Hani Mahmoud, another minibus driver, says that folks come from rural areas as the supply of diesel has stopped going to all parts of rural Yemen, flooding the city demanding diesel because the government gives the cities preferential treatments for urban. Many of these are farmers who need the diesel to activate water pumps, tractors, and other machinery for agriculture without which they risk losing their crops for the season, so they are very concerned and will go to great lengths to get the diesel they need.

Abdullah Naji, a cargo transportation truck driver, stated that he has never seen diesel crisis this severe since the 1994 civil war, but the problem is not that the diesel is not available, but the trucks which transport the diesel and also natural gas are stuck in different locations seeking diesel, so although there is diesel at the port of Aden waiting, he needs to queue for a day to fuel up to go to the aden port to transport cargo. He also added that the mismanagement of diesel imports would lead to worse situations, blaming the government for not anticipating this crisis.

Abdulghani Ali, a truck owner, says he had to stop his vehicle and take a forced holiday off work because for three times he queues at the station, only to run out of diesel before it is his turn to fuel up, emphasizing that he needs to find another way to make a living because this crisis does not look like its going away any time soon, and it has been getting worse every day during the last four weeks.

Khalil Al-Dhahbani, a farmer who arrived from a neighboring governorate, indicates that all his fellow farmers are depending on him to bring diesel back to the governorate, as they have invested into equipment and machinery to help improve their agricultural yield, but unable to use them due to the unavailability of diesel, stating that the decline in agricultural production will definitely rises the costs of vegetables and fruits and other crops, as any increase the farmers have to pay will be directly charged to the retailer and the consumer.

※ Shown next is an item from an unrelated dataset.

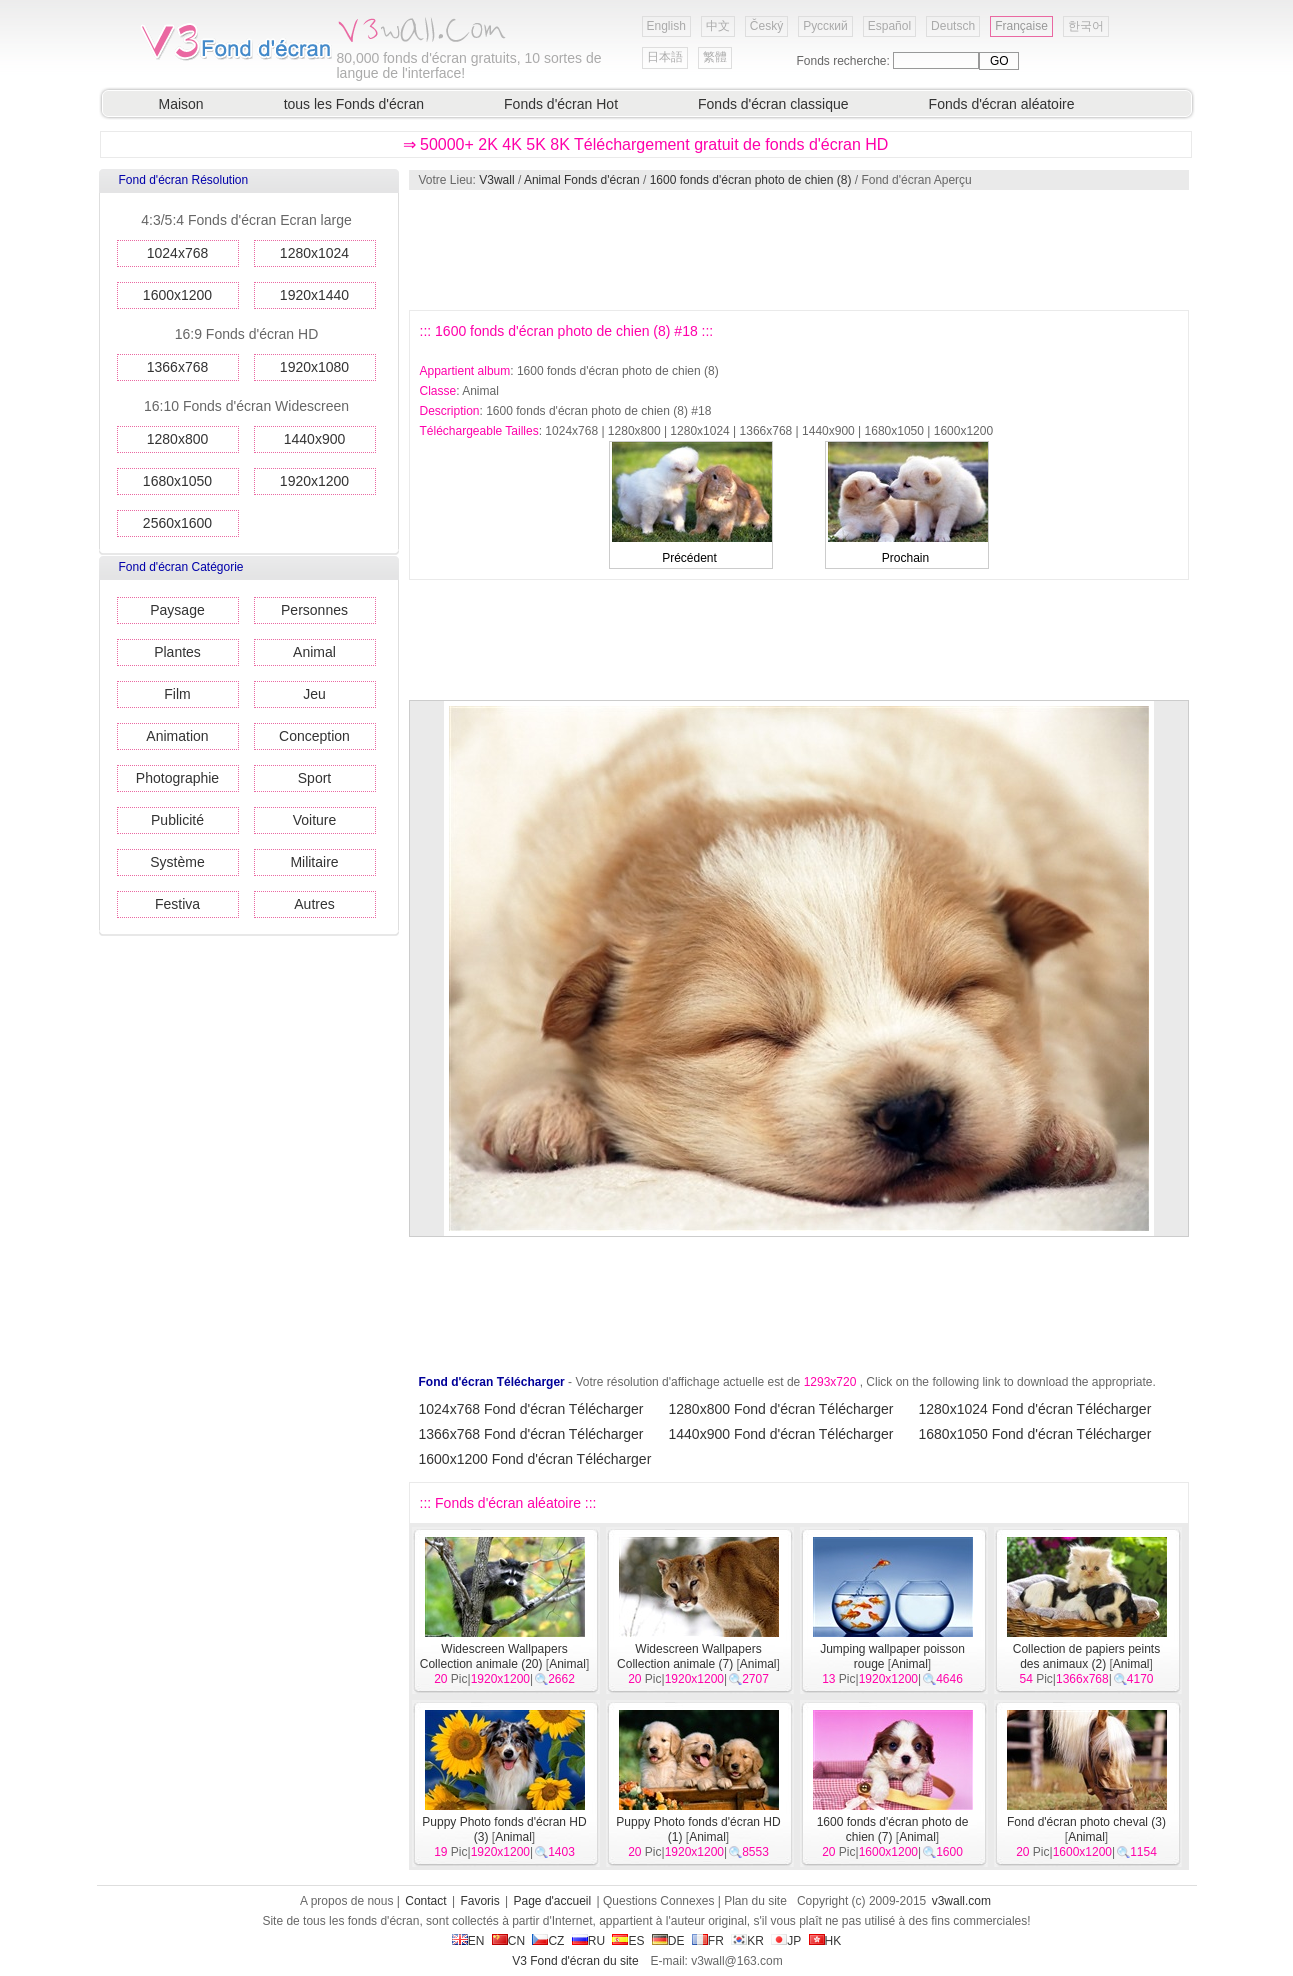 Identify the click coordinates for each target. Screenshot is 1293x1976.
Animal (314, 652)
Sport (314, 778)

Ali Muhsen, driver of a transport truck, says that he had to pay 1500 Riyals per 20 liters of diesel, which is almost double the usual price, now he charges double the costs of transportation of goods especially since most other trucks are either stuck at emptied diesel pumps or off the roads as a result of the crisis.

Mitigating factors

Sources at the ministry of oil indicate that the ministry has ordered the purchase of a one-time increase of 40,000 tones of diesel to mitigate the diesel crisis, adding that the ministry is receiving credit ranging from US$ 300 – 400 million to finance the purchase of additional quantities of diesel from the international market. However, the government emphasized that the main problem affect diesel if the smuggling of diesel to outside the country, and having large companies in Yemen buying large quantities of diesel which is intended for the domestic market thereby creating a situation of crisis.

The World Bank in Yemen believes that Yemen should reduce its diesel subsidies in order to be able to help the financial situation and bring the Yemeni people one step closer to the reality that their government is spending heavily on subsidizing depleting oil resources, which is an unsustainable strategy resulting in harsher consequences in the near future.

It is evident that this shortage of supply will continue as long as the government does not take any immediate measures coupled with a long term strategy, which will be based on removal or decrease of subsidies in order to be able to increase the supply of diesel to the domestic market.